• _Your goal_:
A faithful, word-for-word transcription of all the data is what is needed.

• _Information provided_:
-=-=-=-=-

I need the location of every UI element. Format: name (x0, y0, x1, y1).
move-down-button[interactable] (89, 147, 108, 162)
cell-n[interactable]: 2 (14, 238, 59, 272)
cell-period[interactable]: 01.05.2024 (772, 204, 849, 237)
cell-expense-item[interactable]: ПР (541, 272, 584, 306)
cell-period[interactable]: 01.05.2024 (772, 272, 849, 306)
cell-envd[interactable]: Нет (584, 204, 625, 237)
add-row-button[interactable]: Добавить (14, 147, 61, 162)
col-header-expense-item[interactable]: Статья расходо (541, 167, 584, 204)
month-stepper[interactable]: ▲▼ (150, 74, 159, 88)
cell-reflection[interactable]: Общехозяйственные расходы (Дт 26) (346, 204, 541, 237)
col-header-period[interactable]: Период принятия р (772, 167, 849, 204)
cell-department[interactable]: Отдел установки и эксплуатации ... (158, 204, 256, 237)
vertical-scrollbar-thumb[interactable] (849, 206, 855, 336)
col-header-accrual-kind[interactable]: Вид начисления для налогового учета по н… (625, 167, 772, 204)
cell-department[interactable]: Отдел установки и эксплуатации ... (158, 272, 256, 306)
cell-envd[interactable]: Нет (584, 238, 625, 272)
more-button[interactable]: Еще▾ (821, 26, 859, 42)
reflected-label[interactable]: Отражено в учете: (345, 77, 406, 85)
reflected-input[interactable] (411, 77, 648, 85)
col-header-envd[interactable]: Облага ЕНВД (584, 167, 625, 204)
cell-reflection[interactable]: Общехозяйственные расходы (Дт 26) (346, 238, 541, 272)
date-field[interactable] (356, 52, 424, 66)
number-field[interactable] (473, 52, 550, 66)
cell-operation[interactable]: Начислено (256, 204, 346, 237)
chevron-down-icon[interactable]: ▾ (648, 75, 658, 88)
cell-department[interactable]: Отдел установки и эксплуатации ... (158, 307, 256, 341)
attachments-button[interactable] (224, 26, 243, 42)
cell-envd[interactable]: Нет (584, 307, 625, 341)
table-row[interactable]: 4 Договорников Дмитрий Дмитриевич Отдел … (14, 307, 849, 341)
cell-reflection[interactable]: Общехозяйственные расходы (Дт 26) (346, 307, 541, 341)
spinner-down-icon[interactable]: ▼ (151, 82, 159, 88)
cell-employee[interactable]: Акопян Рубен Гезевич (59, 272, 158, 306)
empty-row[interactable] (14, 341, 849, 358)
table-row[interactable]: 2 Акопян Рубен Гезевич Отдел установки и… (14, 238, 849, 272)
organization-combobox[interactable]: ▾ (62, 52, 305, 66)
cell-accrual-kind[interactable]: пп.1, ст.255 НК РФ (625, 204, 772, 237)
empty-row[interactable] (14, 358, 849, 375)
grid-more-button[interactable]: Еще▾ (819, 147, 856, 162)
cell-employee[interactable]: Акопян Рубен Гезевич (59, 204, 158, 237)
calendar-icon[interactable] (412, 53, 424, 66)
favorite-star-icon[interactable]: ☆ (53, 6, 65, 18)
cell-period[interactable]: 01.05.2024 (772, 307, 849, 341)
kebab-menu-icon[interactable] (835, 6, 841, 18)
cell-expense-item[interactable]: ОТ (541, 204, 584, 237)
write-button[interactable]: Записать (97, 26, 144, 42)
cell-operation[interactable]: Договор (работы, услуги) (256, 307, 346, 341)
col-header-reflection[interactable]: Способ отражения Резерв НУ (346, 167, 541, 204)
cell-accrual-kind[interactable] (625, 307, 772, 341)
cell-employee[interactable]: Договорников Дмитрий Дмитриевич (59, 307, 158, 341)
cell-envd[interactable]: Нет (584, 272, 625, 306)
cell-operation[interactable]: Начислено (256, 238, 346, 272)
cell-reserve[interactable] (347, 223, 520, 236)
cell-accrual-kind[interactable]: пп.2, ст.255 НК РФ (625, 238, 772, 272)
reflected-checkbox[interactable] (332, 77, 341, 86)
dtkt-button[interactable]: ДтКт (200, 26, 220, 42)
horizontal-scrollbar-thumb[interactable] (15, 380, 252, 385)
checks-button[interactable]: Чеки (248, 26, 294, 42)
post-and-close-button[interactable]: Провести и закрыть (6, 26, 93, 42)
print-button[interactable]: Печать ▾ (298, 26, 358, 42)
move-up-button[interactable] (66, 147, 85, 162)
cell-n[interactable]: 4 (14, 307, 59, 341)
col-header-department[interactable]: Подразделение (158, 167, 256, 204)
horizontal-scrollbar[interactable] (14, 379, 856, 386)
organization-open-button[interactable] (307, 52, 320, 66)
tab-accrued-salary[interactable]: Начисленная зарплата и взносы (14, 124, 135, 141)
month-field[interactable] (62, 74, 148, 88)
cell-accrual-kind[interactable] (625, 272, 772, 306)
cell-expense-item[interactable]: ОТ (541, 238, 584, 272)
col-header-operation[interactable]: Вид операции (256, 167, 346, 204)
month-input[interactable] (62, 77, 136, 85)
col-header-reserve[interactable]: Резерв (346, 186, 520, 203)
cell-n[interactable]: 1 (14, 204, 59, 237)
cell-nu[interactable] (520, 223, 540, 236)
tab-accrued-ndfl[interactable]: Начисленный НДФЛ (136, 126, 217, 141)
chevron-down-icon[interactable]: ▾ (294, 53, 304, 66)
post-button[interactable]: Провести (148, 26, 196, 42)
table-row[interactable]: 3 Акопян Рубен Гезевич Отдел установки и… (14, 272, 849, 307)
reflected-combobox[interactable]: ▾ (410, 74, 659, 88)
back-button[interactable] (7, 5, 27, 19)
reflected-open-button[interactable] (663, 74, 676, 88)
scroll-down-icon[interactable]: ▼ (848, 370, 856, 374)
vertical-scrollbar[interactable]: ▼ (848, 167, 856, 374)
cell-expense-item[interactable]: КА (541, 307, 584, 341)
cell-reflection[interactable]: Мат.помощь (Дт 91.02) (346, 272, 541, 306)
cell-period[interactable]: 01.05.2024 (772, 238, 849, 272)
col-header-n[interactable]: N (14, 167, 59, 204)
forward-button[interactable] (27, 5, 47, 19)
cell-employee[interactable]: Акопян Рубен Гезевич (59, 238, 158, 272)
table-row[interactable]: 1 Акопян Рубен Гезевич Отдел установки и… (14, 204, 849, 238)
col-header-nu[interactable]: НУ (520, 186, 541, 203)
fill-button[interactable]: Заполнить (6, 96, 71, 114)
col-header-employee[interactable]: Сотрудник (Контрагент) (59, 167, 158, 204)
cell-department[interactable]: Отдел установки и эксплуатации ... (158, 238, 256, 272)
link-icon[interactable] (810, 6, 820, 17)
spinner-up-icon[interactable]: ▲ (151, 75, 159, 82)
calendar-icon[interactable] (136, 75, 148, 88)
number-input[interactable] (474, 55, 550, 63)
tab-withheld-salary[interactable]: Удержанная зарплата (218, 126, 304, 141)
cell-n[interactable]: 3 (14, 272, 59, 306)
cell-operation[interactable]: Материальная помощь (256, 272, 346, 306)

-=-=-=-=-

• _Solution_:
I need the location of every UI element. Format: name (x0, y0, x1, y1).
move-down-button[interactable] (89, 147, 108, 162)
cell-n[interactable]: 2 (14, 238, 59, 272)
cell-period[interactable]: 01.05.2024 (772, 204, 849, 237)
cell-expense-item[interactable]: ПР (541, 272, 584, 306)
cell-period[interactable]: 01.05.2024 (772, 272, 849, 306)
cell-envd[interactable]: Нет (584, 204, 625, 237)
add-row-button[interactable]: Добавить (14, 147, 61, 162)
col-header-expense-item[interactable]: Статья расходо (541, 167, 584, 204)
month-stepper[interactable]: ▲▼ (150, 74, 159, 88)
cell-reflection[interactable]: Общехозяйственные расходы (Дт 26) (346, 204, 541, 237)
col-header-period[interactable]: Период принятия р (772, 167, 849, 204)
cell-department[interactable]: Отдел установки и эксплуатации ... (158, 204, 256, 237)
vertical-scrollbar-thumb[interactable] (849, 206, 855, 336)
col-header-accrual-kind[interactable]: Вид начисления для налогового учета по н… (625, 167, 772, 204)
cell-department[interactable]: Отдел установки и эксплуатации ... (158, 272, 256, 306)
cell-envd[interactable]: Нет (584, 238, 625, 272)
more-button[interactable]: Еще▾ (821, 26, 859, 42)
reflected-label[interactable]: Отражено в учете: (345, 77, 406, 85)
reflected-input[interactable] (411, 77, 648, 85)
col-header-envd[interactable]: Облага ЕНВД (584, 167, 625, 204)
cell-reflection[interactable]: Общехозяйственные расходы (Дт 26) (346, 238, 541, 272)
date-field[interactable] (356, 52, 424, 66)
number-field[interactable] (473, 52, 550, 66)
cell-operation[interactable]: Начислено (256, 204, 346, 237)
chevron-down-icon[interactable]: ▾ (648, 75, 658, 88)
cell-department[interactable]: Отдел установки и эксплуатации ... (158, 307, 256, 341)
attachments-button[interactable] (224, 26, 243, 42)
cell-envd[interactable]: Нет (584, 307, 625, 341)
table-row[interactable]: 4 Договорников Дмитрий Дмитриевич Отдел … (14, 307, 849, 341)
cell-reflection[interactable]: Общехозяйственные расходы (Дт 26) (346, 307, 541, 341)
spinner-down-icon[interactable]: ▼ (151, 82, 159, 88)
cell-employee[interactable]: Акопян Рубен Гезевич (59, 272, 158, 306)
empty-row[interactable] (14, 341, 849, 358)
table-row[interactable]: 2 Акопян Рубен Гезевич Отдел установки и… (14, 238, 849, 272)
organization-combobox[interactable]: ▾ (62, 52, 305, 66)
cell-accrual-kind[interactable]: пп.1, ст.255 НК РФ (625, 204, 772, 237)
empty-row[interactable] (14, 358, 849, 375)
grid-more-button[interactable]: Еще▾ (819, 147, 856, 162)
cell-employee[interactable]: Акопян Рубен Гезевич (59, 204, 158, 237)
calendar-icon[interactable] (412, 53, 424, 66)
favorite-star-icon[interactable]: ☆ (53, 6, 65, 18)
cell-period[interactable]: 01.05.2024 (772, 307, 849, 341)
kebab-menu-icon[interactable] (835, 6, 841, 18)
cell-expense-item[interactable]: ОТ (541, 204, 584, 237)
write-button[interactable]: Записать (97, 26, 144, 42)
cell-operation[interactable]: Договор (работы, услуги) (256, 307, 346, 341)
col-header-reflection[interactable]: Способ отражения Резерв НУ (346, 167, 541, 204)
cell-accrual-kind[interactable] (625, 307, 772, 341)
cell-employee[interactable]: Договорников Дмитрий Дмитриевич (59, 307, 158, 341)
cell-envd[interactable]: Нет (584, 272, 625, 306)
cell-operation[interactable]: Начислено (256, 238, 346, 272)
cell-reserve[interactable] (347, 223, 520, 236)
cell-accrual-kind[interactable]: пп.2, ст.255 НК РФ (625, 238, 772, 272)
reflected-checkbox[interactable] (332, 77, 341, 86)
dtkt-button[interactable]: ДтКт (200, 26, 220, 42)
horizontal-scrollbar-thumb[interactable] (15, 380, 252, 385)
checks-button[interactable]: Чеки (248, 26, 294, 42)
post-and-close-button[interactable]: Провести и закрыть (6, 26, 93, 42)
print-button[interactable]: Печать ▾ (298, 26, 358, 42)
move-up-button[interactable] (66, 147, 85, 162)
cell-n[interactable]: 4 (14, 307, 59, 341)
col-header-department[interactable]: Подразделение (158, 167, 256, 204)
horizontal-scrollbar[interactable] (14, 379, 856, 386)
organization-open-button[interactable] (307, 52, 320, 66)
tab-accrued-salary[interactable]: Начисленная зарплата и взносы (14, 124, 135, 141)
month-field[interactable] (62, 74, 148, 88)
cell-accrual-kind[interactable] (625, 272, 772, 306)
cell-expense-item[interactable]: ОТ (541, 238, 584, 272)
col-header-operation[interactable]: Вид операции (256, 167, 346, 204)
month-input[interactable] (62, 77, 136, 85)
col-header-reserve[interactable]: Резерв (346, 186, 520, 203)
cell-n[interactable]: 1 (14, 204, 59, 237)
cell-nu[interactable] (520, 223, 540, 236)
tab-accrued-ndfl[interactable]: Начисленный НДФЛ (136, 126, 217, 141)
chevron-down-icon[interactable]: ▾ (294, 53, 304, 66)
post-button[interactable]: Провести (148, 26, 196, 42)
table-row[interactable]: 3 Акопян Рубен Гезевич Отдел установки и… (14, 272, 849, 307)
reflected-combobox[interactable]: ▾ (410, 74, 659, 88)
back-button[interactable] (7, 5, 27, 19)
reflected-open-button[interactable] (663, 74, 676, 88)
scroll-down-icon[interactable]: ▼ (848, 370, 856, 374)
vertical-scrollbar[interactable]: ▼ (848, 167, 856, 374)
cell-expense-item[interactable]: КА (541, 307, 584, 341)
cell-reflection[interactable]: Мат.помощь (Дт 91.02) (346, 272, 541, 306)
cell-period[interactable]: 01.05.2024 (772, 238, 849, 272)
col-header-n[interactable]: N (14, 167, 59, 204)
forward-button[interactable] (27, 5, 47, 19)
cell-employee[interactable]: Акопян Рубен Гезевич (59, 238, 158, 272)
table-row[interactable]: 1 Акопян Рубен Гезевич Отдел установки и… (14, 204, 849, 238)
col-header-nu[interactable]: НУ (520, 186, 541, 203)
fill-button[interactable]: Заполнить (6, 96, 71, 114)
col-header-employee[interactable]: Сотрудник (Контрагент) (59, 167, 158, 204)
cell-department[interactable]: Отдел установки и эксплуатации ... (158, 238, 256, 272)
link-icon[interactable] (810, 6, 820, 17)
spinner-up-icon[interactable]: ▲ (151, 75, 159, 82)
calendar-icon[interactable] (136, 75, 148, 88)
number-input[interactable] (474, 55, 550, 63)
tab-withheld-salary[interactable]: Удержанная зарплата (218, 126, 304, 141)
cell-n[interactable]: 3 (14, 272, 59, 306)
cell-operation[interactable]: Материальная помощь (256, 272, 346, 306)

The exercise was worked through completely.